- [WORK REQUIRED]: Transcribe the data below verbatim from the line with "మీరు మీ తోటను" to the line with "minute processes are". Include both of those lines.

(Dataset entries)
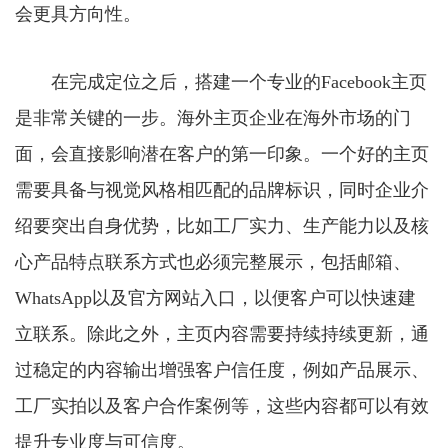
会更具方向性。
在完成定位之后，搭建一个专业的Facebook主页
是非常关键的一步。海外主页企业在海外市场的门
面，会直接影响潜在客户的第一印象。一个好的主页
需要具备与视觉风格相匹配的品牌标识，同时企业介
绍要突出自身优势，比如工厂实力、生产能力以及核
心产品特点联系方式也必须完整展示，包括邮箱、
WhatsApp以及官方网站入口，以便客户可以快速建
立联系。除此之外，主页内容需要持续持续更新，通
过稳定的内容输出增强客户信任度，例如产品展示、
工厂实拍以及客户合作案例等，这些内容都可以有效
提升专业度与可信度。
---
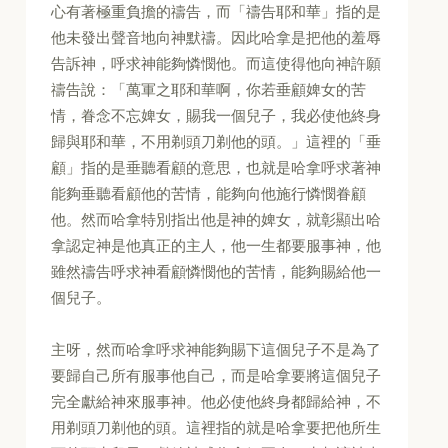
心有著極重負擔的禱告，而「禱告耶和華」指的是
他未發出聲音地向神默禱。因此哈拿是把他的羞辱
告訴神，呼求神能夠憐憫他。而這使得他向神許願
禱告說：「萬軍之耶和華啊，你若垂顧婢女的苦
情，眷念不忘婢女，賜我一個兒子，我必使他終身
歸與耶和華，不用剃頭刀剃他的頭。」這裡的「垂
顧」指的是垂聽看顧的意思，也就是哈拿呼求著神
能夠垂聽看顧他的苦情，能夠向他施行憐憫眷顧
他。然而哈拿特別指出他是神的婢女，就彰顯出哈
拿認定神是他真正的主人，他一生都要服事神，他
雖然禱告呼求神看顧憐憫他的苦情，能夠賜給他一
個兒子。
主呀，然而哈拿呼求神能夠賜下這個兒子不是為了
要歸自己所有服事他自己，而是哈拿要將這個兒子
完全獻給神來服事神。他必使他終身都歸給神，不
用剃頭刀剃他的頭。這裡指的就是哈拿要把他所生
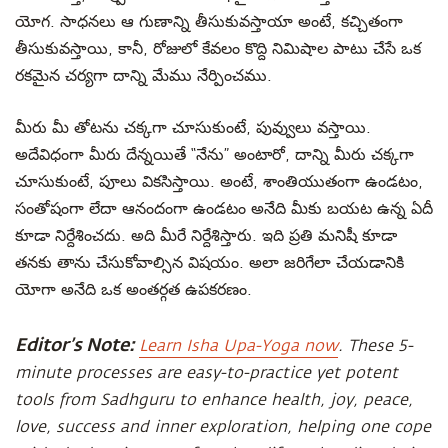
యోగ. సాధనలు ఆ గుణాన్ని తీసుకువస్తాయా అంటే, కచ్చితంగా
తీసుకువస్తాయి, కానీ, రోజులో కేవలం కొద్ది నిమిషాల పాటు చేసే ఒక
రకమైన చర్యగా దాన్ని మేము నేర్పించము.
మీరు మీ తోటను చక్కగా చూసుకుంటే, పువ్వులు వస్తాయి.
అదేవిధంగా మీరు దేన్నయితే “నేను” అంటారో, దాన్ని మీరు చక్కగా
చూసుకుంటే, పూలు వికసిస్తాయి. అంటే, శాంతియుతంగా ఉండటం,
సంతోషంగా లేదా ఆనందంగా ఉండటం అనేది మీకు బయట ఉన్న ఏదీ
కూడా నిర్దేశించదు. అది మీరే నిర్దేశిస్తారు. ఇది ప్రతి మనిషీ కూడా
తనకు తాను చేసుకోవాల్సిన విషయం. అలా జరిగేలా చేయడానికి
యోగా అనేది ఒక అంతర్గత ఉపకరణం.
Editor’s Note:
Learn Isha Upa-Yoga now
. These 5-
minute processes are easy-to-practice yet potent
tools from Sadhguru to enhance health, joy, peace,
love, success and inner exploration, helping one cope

- [EXERCISE RESULT]:
మీరు మీ తోటను చక్కగా చూసుకుంటే, పువ్వులు వస్తాయి.
అదేవిధంగా మీరు దేన్నయితే “నేను” అంటారో, దాన్ని మీరు చక్కగా
చూసుకుంటే, పూలు వికసిస్తాయి. అంటే, శాంతియుతంగా ఉండటం,
సంతోషంగా లేదా ఆనందంగా ఉండటం అనేది మీకు బయట ఉన్న ఏదీ
కూడా నిర్దేశించదు. అది మీరే నిర్దేశిస్తారు. ఇది ప్రతి మనిషీ కూడా
తనకు తాను చేసుకోవాల్సిన విషయం. అలా జరిగేలా చేయడానికి
యోగా అనేది ఒక అంతర్గత ఉపకరణం.
Editor’s Note:
Learn Isha Upa-Yoga now
. These 5-
minute processes are easy-to-practice yet potent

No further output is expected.